▶ [RECORDS TO USE]
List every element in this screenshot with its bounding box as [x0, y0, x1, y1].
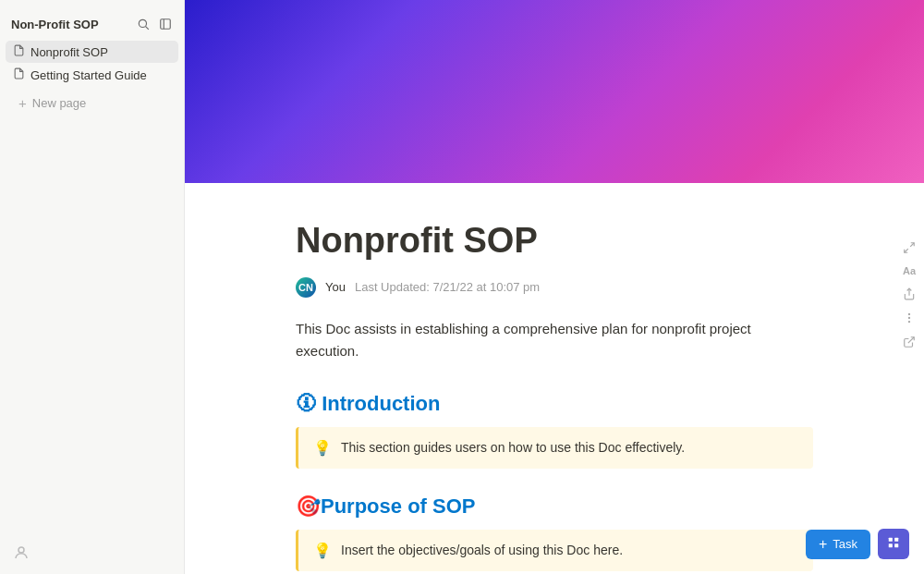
workspace-title: Non-Profit SOP — [11, 18, 134, 31]
callout-introduction: 💡 This section guides users on how to us… — [296, 427, 813, 469]
last-updated: Last Updated: 7/21/22 at 10:07 pm — [355, 280, 540, 294]
callout-icon-introduction: 💡 — [313, 439, 332, 457]
svg-rect-12 — [889, 538, 893, 542]
new-page-plus-icon: + — [18, 95, 27, 111]
task-plus-icon: + — [819, 537, 827, 552]
callout-text-purpose: Insert the objectives/goals of using thi… — [341, 541, 623, 560]
svg-point-8 — [908, 313, 909, 314]
callout-text-introduction: This section guides users on how to use … — [341, 438, 685, 458]
avatar-initials: CN — [298, 282, 313, 293]
document-body: Nonprofit SOP CN You Last Updated: 7/21/… — [185, 183, 924, 574]
expand-button[interactable] — [898, 237, 920, 259]
share-button[interactable] — [898, 283, 920, 305]
svg-point-0 — [139, 19, 146, 27]
svg-line-11 — [908, 337, 914, 343]
main-content: Nonprofit SOP CN You Last Updated: 7/21/… — [185, 0, 924, 574]
task-label: Task — [833, 537, 857, 551]
search-icon — [137, 18, 150, 31]
sidebar-nav: Nonprofit SOP Getting Started Guide — [0, 39, 184, 88]
svg-line-5 — [910, 243, 914, 247]
author-avatar: CN — [296, 277, 316, 298]
doc-icon-2 — [13, 67, 25, 82]
collapse-icon — [159, 18, 172, 31]
collapse-sidebar-button[interactable] — [156, 15, 175, 33]
user-icon — [13, 544, 30, 565]
document-meta: CN You Last Updated: 7/21/22 at 10:07 pm — [296, 277, 813, 298]
new-page-label: New page — [32, 96, 87, 110]
svg-line-1 — [146, 27, 149, 30]
doc-icon — [13, 44, 25, 59]
document-description: This Doc assists in establishing a compr… — [296, 318, 813, 362]
callout-purpose: 💡 Insert the objectives/goals of using t… — [296, 530, 813, 571]
section-emoji-purpose: 🎯 — [296, 495, 321, 518]
apps-button[interactable] — [878, 529, 909, 559]
svg-rect-14 — [889, 543, 893, 547]
sidebar-item-label-getting-started: Getting Started Guide — [30, 68, 147, 82]
task-btn-container: + Task — [806, 529, 909, 559]
right-toolbar: Aa — [894, 231, 924, 359]
svg-point-9 — [908, 317, 909, 318]
section-heading-purpose: 🎯Purpose of SOP — [296, 495, 813, 519]
sidebar-item-label-nonprofit-sop: Nonprofit SOP — [30, 45, 108, 59]
section-heading-introduction: 🛈 Introduction — [296, 392, 813, 416]
sidebar: Non-Profit SOP Nonprofit SOP Getting Sta… — [0, 0, 185, 574]
more-options-button[interactable] — [898, 307, 920, 329]
svg-point-4 — [18, 547, 24, 553]
section-emoji-introduction: 🛈 — [296, 392, 322, 415]
author-name: You — [325, 280, 346, 294]
callout-icon-purpose: 💡 — [313, 542, 332, 559]
search-button[interactable] — [134, 15, 152, 33]
sidebar-bottom — [0, 535, 184, 574]
sidebar-header-icons — [134, 15, 175, 33]
svg-rect-15 — [894, 543, 898, 547]
svg-line-6 — [905, 249, 908, 252]
task-button[interactable]: + Task — [806, 530, 870, 559]
sidebar-item-getting-started[interactable]: Getting Started Guide — [6, 64, 178, 86]
svg-rect-2 — [161, 19, 171, 30]
new-page-button[interactable]: + New page — [6, 92, 178, 115]
document-title: Nonprofit SOP — [296, 220, 813, 263]
svg-rect-13 — [894, 538, 898, 542]
document-banner — [185, 0, 924, 183]
external-share-button[interactable] — [898, 331, 920, 353]
sidebar-item-nonprofit-sop[interactable]: Nonprofit SOP — [6, 41, 178, 63]
apps-icon — [887, 536, 900, 552]
sidebar-header: Non-Profit SOP — [0, 7, 184, 39]
svg-point-10 — [908, 322, 909, 323]
font-icon: Aa — [903, 265, 916, 276]
font-settings-button[interactable]: Aa — [898, 261, 920, 281]
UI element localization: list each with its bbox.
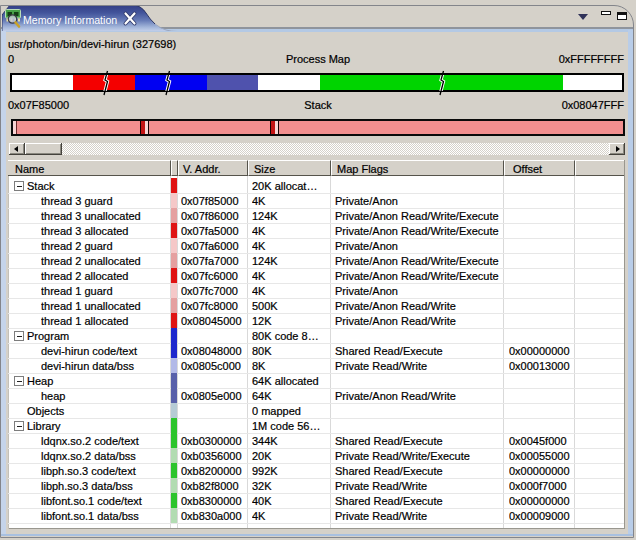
svg-text:Memory Information: Memory Information — [23, 14, 117, 26]
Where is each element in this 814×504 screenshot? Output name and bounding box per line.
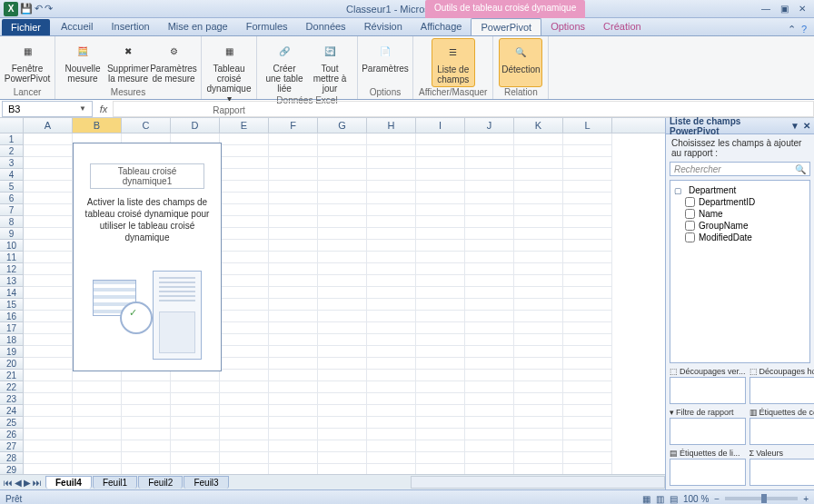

▶ [TASK REQUIREMENTS]
Quote every record above exactly, leaving out the pictures.

▶ [SOLVED EXERCISE]
List every element in this screenshot with its bounding box as [x0, y0, x1, y1].
workspace-title: Non-Profit SOP — [11, 18, 134, 31]
callout-introduction: 💡 This section guides users on how to us… — [296, 427, 813, 469]
last-updated: Last Updated: 7/21/22 at 10:07 pm — [355, 280, 540, 294]
callout-icon-introduction: 💡 — [313, 439, 332, 457]
svg-rect-12 — [889, 538, 893, 542]
new-page-plus-icon: + — [18, 95, 27, 111]
task-plus-icon: + — [819, 537, 827, 552]
callout-text-purpose: Insert the objectives/goals of using thi… — [341, 541, 623, 560]
svg-point-8 — [908, 313, 909, 314]
callout-text-introduction: This section guides users on how to use … — [341, 438, 685, 458]
avatar-initials: CN — [298, 282, 313, 293]
document-body: Nonprofit SOP CN You Last Updated: 7/21/… — [185, 183, 924, 574]
expand-button[interactable] — [898, 237, 920, 259]
share-button[interactable] — [898, 283, 920, 305]
svg-point-0 — [139, 19, 146, 27]
svg-line-11 — [908, 337, 914, 343]
main-content: Nonprofit SOP CN You Last Updated: 7/21/… — [185, 0, 924, 574]
task-label: Task — [833, 537, 857, 551]
search-icon — [137, 18, 150, 31]
sidebar-nav: Nonprofit SOP Getting Started Guide — [0, 39, 184, 88]
svg-line-5 — [910, 243, 914, 247]
author-avatar: CN — [296, 277, 316, 298]
doc-icon-2 — [13, 67, 25, 82]
collapse-icon — [159, 18, 172, 31]
collapse-sidebar-button[interactable] — [156, 15, 175, 33]
user-icon — [13, 544, 30, 565]
document-meta: CN You Last Updated: 7/21/22 at 10:07 pm — [296, 277, 813, 298]
new-page-label: New page — [32, 96, 87, 110]
svg-line-1 — [146, 27, 149, 30]
doc-icon — [13, 44, 25, 59]
document-description: This Doc assists in establishing a compr… — [296, 318, 813, 362]
callout-purpose: 💡 Insert the objectives/goals of using t… — [296, 530, 813, 571]
section-emoji-purpose: 🎯 — [296, 495, 321, 518]
apps-button[interactable] — [878, 529, 909, 559]
svg-rect-14 — [889, 543, 893, 547]
sidebar-item-label-getting-started: Getting Started Guide — [30, 68, 147, 82]
task-btn-container: + Task — [806, 529, 909, 559]
right-toolbar: Aa — [894, 231, 924, 359]
svg-point-9 — [908, 317, 909, 318]
section-heading-purpose: 🎯Purpose of SOP — [296, 495, 813, 519]
sidebar-item-label-nonprofit-sop: Nonprofit SOP — [30, 45, 108, 59]
section-heading-introduction: 🛈 Introduction — [296, 392, 813, 416]
sidebar: Non-Profit SOP Nonprofit SOP Getting Sta… — [0, 0, 185, 574]
more-options-button[interactable] — [898, 307, 920, 329]
svg-point-4 — [18, 547, 24, 553]
section-emoji-introduction: 🛈 — [296, 392, 322, 415]
author-name: You — [325, 280, 346, 294]
callout-icon-purpose: 💡 — [313, 542, 332, 559]
search-button[interactable] — [134, 15, 152, 33]
sidebar-bottom — [0, 535, 184, 574]
sidebar-header-icons — [134, 15, 175, 33]
svg-rect-15 — [894, 543, 898, 547]
svg-line-6 — [905, 249, 908, 252]
task-button[interactable]: + Task — [806, 530, 870, 559]
sidebar-item-getting-started[interactable]: Getting Started Guide — [6, 64, 178, 86]
svg-rect-2 — [161, 19, 171, 30]
new-page-button[interactable]: + New page — [6, 92, 178, 115]
document-title: Nonprofit SOP — [296, 220, 813, 263]
svg-rect-13 — [894, 538, 898, 542]
document-banner — [185, 0, 924, 183]
external-share-button[interactable] — [898, 331, 920, 353]
sidebar-item-nonprofit-sop[interactable]: Nonprofit SOP — [6, 41, 178, 63]
apps-icon — [887, 536, 900, 552]
sidebar-header: Non-Profit SOP — [0, 7, 184, 39]
svg-point-10 — [908, 322, 909, 323]
font-icon: Aa — [903, 265, 916, 276]
font-settings-button[interactable]: Aa — [898, 261, 920, 281]
UI element localization: list each with its bbox.
svg-text:Memory Information: Memory Information — [23, 14, 117, 26]
Where is each element in this 814×504 screenshot? Output name and bounding box per line.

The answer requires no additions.